:: The data ::

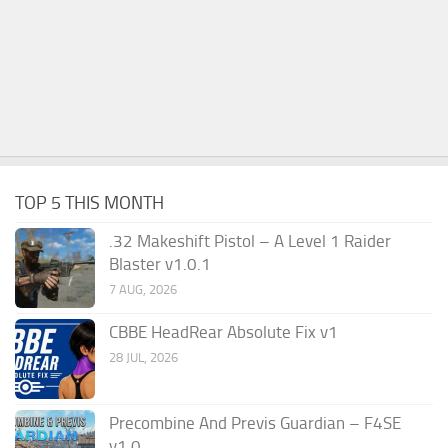
TOP 5 THIS MONTH
.32 Makeshift Pistol – A Level 1 Raider
Blaster v1.0.1
7 AUG, 2026
CBBE HeadRear Absolute Fix v1
28 JUL, 2026
Precombine And Previs Guardian – F4SE
v1.0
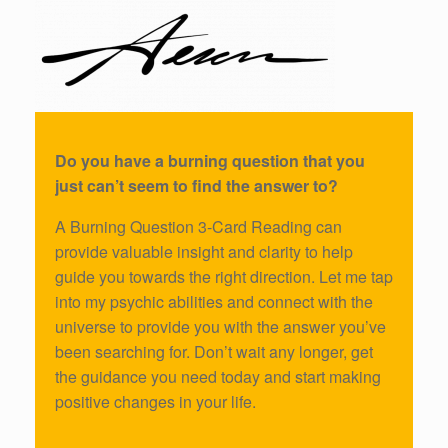
Do you have a burning question that you
just can’t seem to find the answer to?
A Burning Question 3-Card Reading can
provide valuable insight and clarity to help
guide you towards the right direction. Let me tap
into my psychic abilities and connect with the
universe to provide you with the answer you’ve
been searching for. Don’t wait any longer, get
the guidance you need today and start making
positive changes in your life.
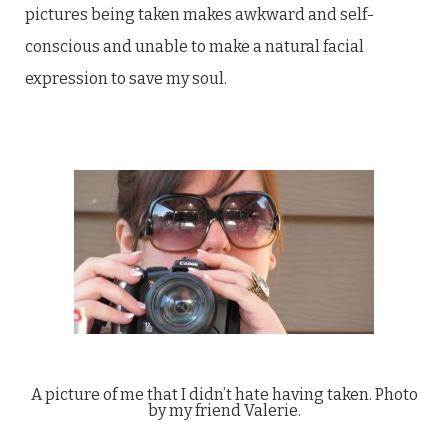
pictures being taken makes awkward and self-
conscious and unable to make a natural facial
expression to save my soul.
A picture of me that I didn’t hate having taken. Photo
by my friend Valerie.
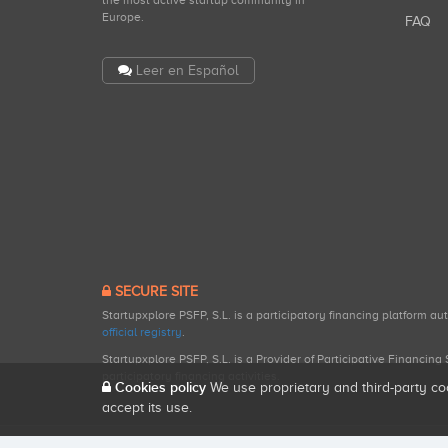
the most active startup community in
Europe.
FAQ
Leer en Español
SECURE SITE
Startupxplore PSFP, S.L. is a participatory financing platform a
official registry
.
Startupxplore PSFP, S.L. is a Provider of Participative Financin
participatory financing activities.
Cookies policy
We use proprietary and third-party co
accept its use.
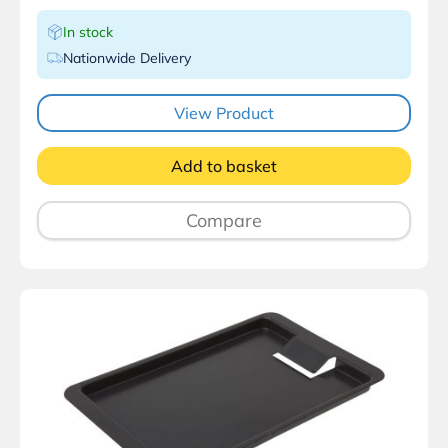
In stock
Nationwide Delivery
View Product
Add to basket
Compare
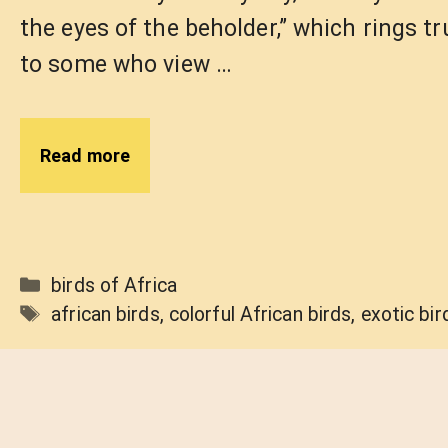
the eyes of the beholder,” which rings tr
to some who view …
Read more
Categories
birds of Africa
Tags
african birds
,
colorful African birds
,
exotic bir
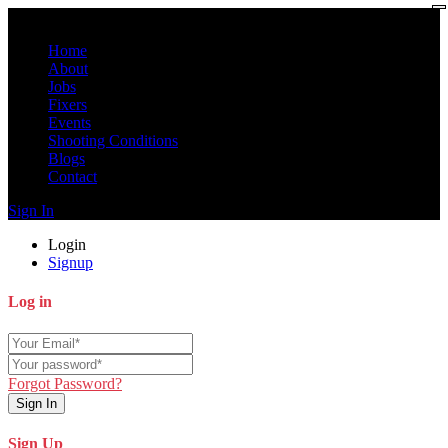
Home
About
Jobs
Fixers
Events
Shooting Conditions
Blogs
Contact
Sign In
Login
Signup
Log in
Forgot Password?
Sign In
Sign Up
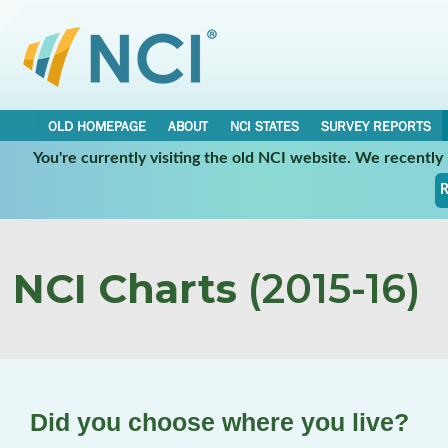
OLD HOMEPAGE
ABOUT
NCI STATES
SURVEY REPORTS
You're currently visiting the old NCI website. We recentl
R
NCI Charts
(2015-16)
Did you choose where you live?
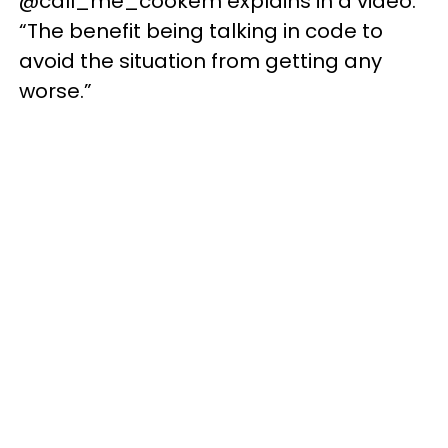
@call_me_cookem explains in a video.
“The benefit being talking in code to
avoid the situation from getting any
worse.”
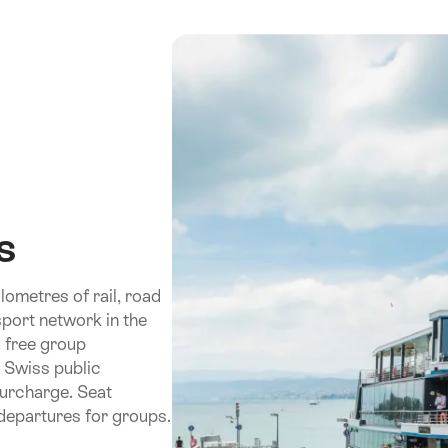
s
ometres of rail, road
port network in the
a free group
e Swiss public
surcharge. Seat
 departures for groups.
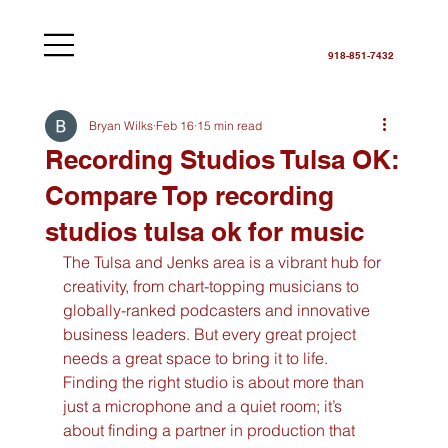
918-851-7432
Bryan Wilks
Feb 16
15 min read
Recording Studios Tulsa OK:
Compare Top recording
studios tulsa ok for music
The Tulsa and Jenks area is a vibrant hub for 
creativity, from chart-topping musicians to 
globally-ranked podcasters and innovative 
business leaders. But every great project 
needs a great space to bring it to life. 
Finding the right studio is about more than 
just a microphone and a quiet room; it’s 
about finding a partner in production that 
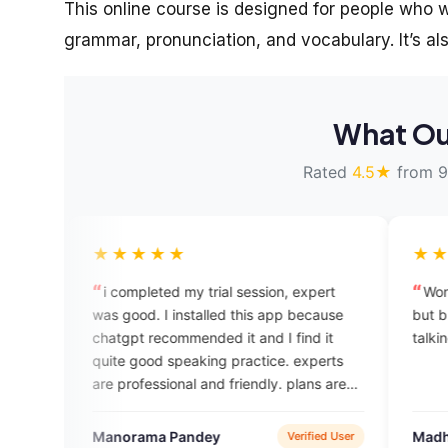
This online course is designed for people who wa
grammar, pronunciation, and vocabulary. It’s als
What Ou
Rated
4.5★
from 9
★★★★
★★★★★
ompleted my trial session, expert
Wonderful app provide 
good. I installed this app because
but but so much time con
gpt recommended it and I find it
talking..
e good speaking practice. experts
professional and friendly. plans are
 economical compared to other
sh courses i took in the past.
orama Pandey
Madhusudan Mishra
Verified User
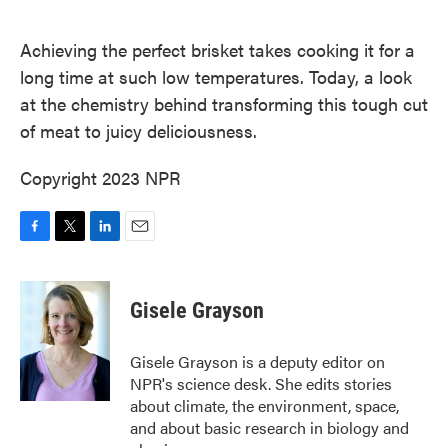
o
e
d
o
r
I
k
n
Achieving the perfect brisket takes cooking it for a
long time at such low temperatures. Today, a look
at the chemistry behind transforming this tough cut
of meat to juicy deliciousness.
Copyright 2023 NPR
F
T
L
E
a
w
i
m
c
i
n
a
e
t
k
i
Gisele Grayson
b
t
e
l
o
e
d
o
r
I
Gisele Grayson is a deputy editor on
k
n
NPR's science desk. She edits stories
about climate, the environment, space,
and about basic research in biology and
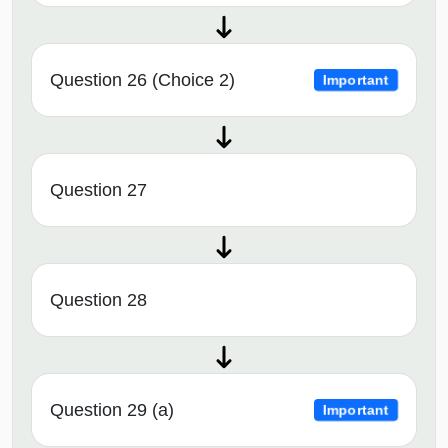
Question 26 (Choice 2)
Important
Question 27
Question 28
Question 29 (a)
Important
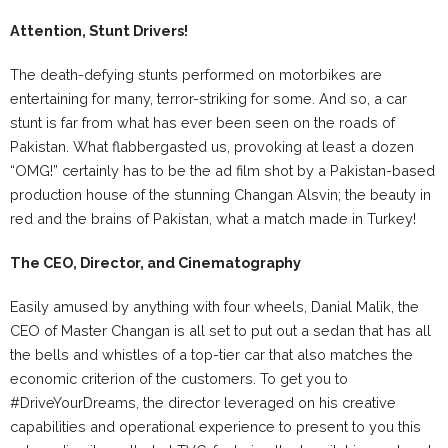
Attention, Stunt Drivers!
The death-defying stunts performed on motorbikes are
entertaining for many, terror-striking for some. And so, a car
stunt is far from what has ever been seen on the roads of
Pakistan. What flabbergasted us, provoking at least a dozen
“OMG!” certainly has to be the ad film shot by a Pakistan-based
production house of the stunning Changan Alsvin; the beauty in
red and the brains of Pakistan, what a match made in Turkey!
The CEO, Director, and Cinematography
Easily amused by anything with four wheels, Danial Malik, the
CEO of Master Changan is all set to put out a sedan that has all
the bells and whistles of a top-tier car that also matches the
economic criterion of the customers. To get you to
#DriveYourDreams, the director leveraged on his creative
capabilities and operational experience to present to you this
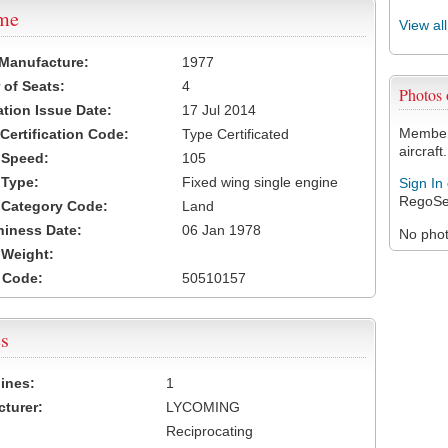
ame
View al
 Manufacture:
1977
of Seats:
4
Photos
ation Issue Date:
17 Jul 2014
Members
 Certification Code:
Type Certificated
aircraft.
t Speed:
105
 Type:
Fixed wing single engine
Sign In
RegoSe
t Category Code:
Land
hiness Date:
06 Jan 1978
No photo
t Weight:
 Code:
50510157
s
ines:
1
turer:
LYCOMING
Reciprocating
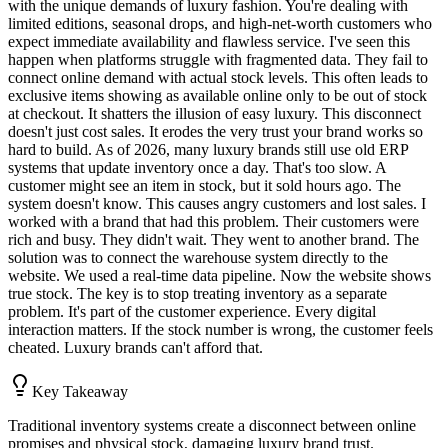
with the unique demands of luxury fashion. You're dealing with
limited editions, seasonal drops, and high-net-worth customers who
expect immediate availability and flawless service. I've seen this
happen when platforms struggle with fragmented data. They fail to
connect online demand with actual stock levels. This often leads to
exclusive items showing as available online only to be out of stock
at checkout. It shatters the illusion of easy luxury. This disconnect
doesn't just cost sales. It erodes the very trust your brand works so
hard to build. As of 2026, many luxury brands still use old ERP
systems that update inventory once a day. That's too slow. A
customer might see an item in stock, but it sold hours ago. The
system doesn't know. This causes angry customers and lost sales. I
worked with a brand that had this problem. Their customers were
rich and busy. They didn't wait. They went to another brand. The
solution was to connect the warehouse system directly to the
website. We used a real-time data pipeline. Now the website shows
true stock. The key is to stop treating inventory as a separate
problem. It's part of the customer experience. Every digital
interaction matters. If the stock number is wrong, the customer feels
cheated. Luxury brands can't afford that.
Key Takeaway
Traditional inventory systems create a disconnect between online
promises and physical stock, damaging luxury brand trust.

:: Task details ::
Wherever an image sits in the data, omit it; everything else must be copied exactly.

:: Problem solution ::
TOP 5 THIS MONTH
.32 Makeshift Pistol – A Level 1 Raider
Blaster v1.0.1
7 AUG, 2026
CBBE HeadRear Absolute Fix v1
28 JUL, 2026
Precombine And Previs Guardian – F4SE
v1.0
Do you have a burning question that you
just can’t seem to find the answer to?
A Burning Question 3-Card Reading can
provide valuable insight and clarity to help
guide you towards the right direction. Let me tap
into my psychic abilities and connect with the
universe to provide you with the answer you’ve
been searching for. Don’t wait any longer, get
the guidance you need today and start making
positive changes in your life.
pictures being taken makes awkward and self-
conscious and unable to make a natural facial
expression to save my soul.
A picture of me that I didn’t hate having taken. Photo
by my friend Valerie.
the most active startup community in
Europe.
FAQ
Leer en Español
SECURE SITE
Startupxplore PSFP, S.L. is a participatory financing platform a
official registry
.
Startupxplore PSFP, S.L. is a Provider of Participative Financin
participatory financing activities.
Cookies policy
We use proprietary and third-party co
accept its use.
In stock
Nationwide Delivery
View Product
Add to basket
Compare
the eyes of the beholder,” which rings tr
to some who view …
Read more
Categories
birds of Africa
Tags
african birds
,
colorful African birds
,
exotic bir
Home
About
Jobs
Fixers
Events
Shooting Conditions
Blogs
Contact
Sign In
Login
Signup
Log in
Forgot Password?
Sign In
Sign Up
OLD HOMEPAGE
ABOUT
NCI STATES
SURVEY REPORTS
You're currently visiting the old NCI website. We recentl
R
NCI Charts
(2015-16)
Did you choose where you live?
@call_me_cookem explains in a video.
“The benefit being talking in code to
avoid the situation from getting any
worse.”
s
ometres of rail, road
port network in the
a free group
e Swiss public
surcharge. Seat
 departures for groups.
918-851-7432
Bryan Wilks
Feb 16
15 min read
Recording Studios Tulsa OK:
Compare Top recording
studios tulsa ok for music
The Tulsa and Jenks area is a vibrant hub for 
creativity, from chart-topping musicians to 
globally-ranked podcasters and innovative 
business leaders. But every great project 
needs a great space to bring it to life. 
Finding the right studio is about more than 
just a microphone and a quiet room; it’s 
about finding a partner in production that 
This online course is designed for people who wa
grammar, pronunciation, and vocabulary. It’s als
What Ou
Rated
4.5★
from 9
★★★★
★★★★★
ompleted my trial session, expert
Wonderful app provide 
good. I installed this app because
but but so much time con
gpt recommended it and I find it
talking..
e good speaking practice. experts
professional and friendly. plans are
 economical compared to other
sh courses i took in the past.
orama Pandey
Madhusudan Mishra
Verified User
o
e
d
o
r
I
k
n
Achieving the perfect brisket takes cooking it for a
long time at such low temperatures. Today, a look
at the chemistry behind transforming this tough cut
of meat to juicy deliciousness.
Copyright 2023 NPR
F
T
L
E
a
w
i
m
c
i
n
a
e
t
k
i
Gisele Grayson
b
t
e
l
o
e
d
o
r
I
Gisele Grayson is a deputy editor on
k
n
NPR's science desk. She edits stories
about climate, the environment, space,
and about basic research in biology and
Question 26 (Choice 2)
Important
Question 27
Question 28
Question 29 (a)
Important
Attention, Stunt Drivers!
The death-defying stunts performed on motorbikes are
entertaining for many, terror-striking for some. And so, a car
stunt is far from what has ever been seen on the roads of
Pakistan. What flabbergasted us, provoking at least a dozen
“OMG!” certainly has to be the ad film shot by a Pakistan-based
production house of the stunning Changan Alsvin; the beauty in
red and the brains of Pakistan, what a match made in Turkey!
The CEO, Director, and Cinematography
Easily amused by anything with four wheels, Danial Malik, the
CEO of Master Changan is all set to put out a sedan that has all
the bells and whistles of a top-tier car that also matches the
economic criterion of the customers. To get you to
#DriveYourDreams, the director leveraged on his creative
capabilities and operational experience to present to you this
ame
View al
 Manufacture:
1977
of Seats:
4
Photos
ation Issue Date:
17 Jul 2014
Members
 Certification Code:
Type Certificated
aircraft.
t Speed:
105
 Type:
Fixed wing single engine
Sign In
RegoSe
t Category Code:
Land
hiness Date:
06 Jan 1978
No photo
t Weight:
 Code:
50510157
s
ines:
1
turer:
LYCOMING
Reciprocating
with the unique demands of luxury fashion. You're dealing with
limited editions, seasonal drops, and high-net-worth customers who
expect immediate availability and flawless service. I've seen this
happen when platforms struggle with fragmented data. They fail to
connect online demand with actual stock levels. This often leads to
exclusive items showing as available online only to be out of stock
at checkout. It shatters the illusion of easy luxury. This disconnect
doesn't just cost sales. It erodes the very trust your brand works so
hard to build. As of 2026, many luxury brands still use old ERP
systems that update inventory once a day. That's too slow. A
customer might see an item in stock, but it sold hours ago. The
system doesn't know. This causes angry customers and lost sales. I
worked with a brand that had this problem. Their customers were
rich and busy. They didn't wait. They went to another brand. The
solution was to connect the warehouse system directly to the
website. We used a real-time data pipeline. Now the website shows
true stock. The key is to stop treating inventory as a separate
problem. It's part of the customer experience. Every digital
interaction matters. If the stock number is wrong, the customer feels
cheated. Luxury brands can't afford that.
Key Takeaway
Traditional inventory systems create a disconnect between online
promises and physical stock, damaging luxury brand trust.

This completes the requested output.